The above is the daily chart of Bharat Electronics Limited (BEL) futures. Notice that BEL broke above the neckline of an inverse H&S pattern. One day prior to this pattern, see that price formed a bullish Marubozu candle pattern. Not only this, but price closed above the 100-day Exponential MA and MACD generated a bullish signal. All this suggested that we could see higher prices in the days ahead. Based on these signals, a trader could have entered into a long position above 77. Depending on the risk-taking ability, a trader could keep a stop loss below the low of the bearish Marubozu pattern (71) for a per lot risk of ₹45,600 [(71 - 77) * 7,600 * 1] or below the low of the right shoulder (67) for a per lot risk of ₹76,000 [(67 - 77) * 7,600 * 1]. Either ways, we can see that the futures price rallied sharply in the days ahead and the pattern worked out as expected.

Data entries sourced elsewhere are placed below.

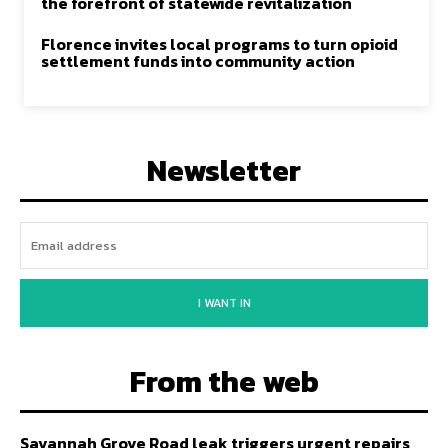
the forefront of statewide revitalization
Florence invites local programs to turn opioid
settlement funds into community action
Newsletter
I WANT IN
From the web
Savannah Grove Road leak triggers urgent repairs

The chart above is the hourly chart of Nifty futures. Keep in mind that as we are shifting to lower time frame, the targets and stop losses would be smaller compared to the daily chart. As can be seen from the chart, Nifty is trading within a contracting triangle pattern, indicating sideways price action. However, it can be seen that the index completed a bullish Marubozu exactly at the triangle breakout level. Also, the close of this pattern (9183) was above the prior swing high (9169). Based on these, a trader could have initiated a long position in Nifty futures above the high of the bullish Marubozu pattern (9187) and kept the stop loss for the trade below the low of the triangle (8976). The risk for the trade would have been ₹15,825 [(8976 - 9187) * 75 * 1]. What is interesting to see is that post the triangle breakout, for the next several hours, the index rose steadily by constantly touching the upper Bollinger Band without even retreating to the lower Bollinger Band. This was a sign of strength in price. One way a trader could have exited this position was by existing the trade once the index touched the lower Bollinger Band, which happened several hours later at 10006 (marked using the red arrow). The reward on this trade would have been ₹61,425 [(10006 - 9187) * 75 * 1].

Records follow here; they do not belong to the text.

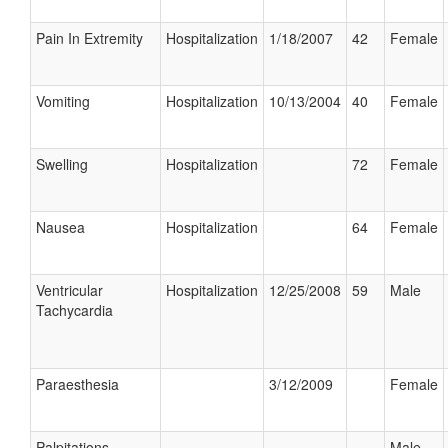
Pain In Extremity
Hospitalization
1/18/2007
42
Female
Vomiting
Hospitalization
10/13/2004
40
Female
Swelling
Hospitalization
72
Female
Nausea
Hospitalization
64
Female
Ventricular
Hospitalization
12/25/2008
59
Male
Tachycardia
Paraesthesia
3/12/2009
Female
Palpitations
Male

The above is the 15-minute chart of Bank Nifty futures. Notice that the index touched the 50% retracement level of the rally from 19440 to 22490, before bouncing. It again came down and was continuously taking support near 50% retracement, indicating strong support near this region. The index then gave a breakout above a small Double Bottom pattern (the black neckline above the two green arrows), indicating at resumption of the prior up move. A trader could have gone long above the Double Bottom neckline (21188) by keeping a stop loss below the Double Bottom low (20886), for a total risk of ₹7,550 [(20886 - 21188) * 25 * 1] per lot.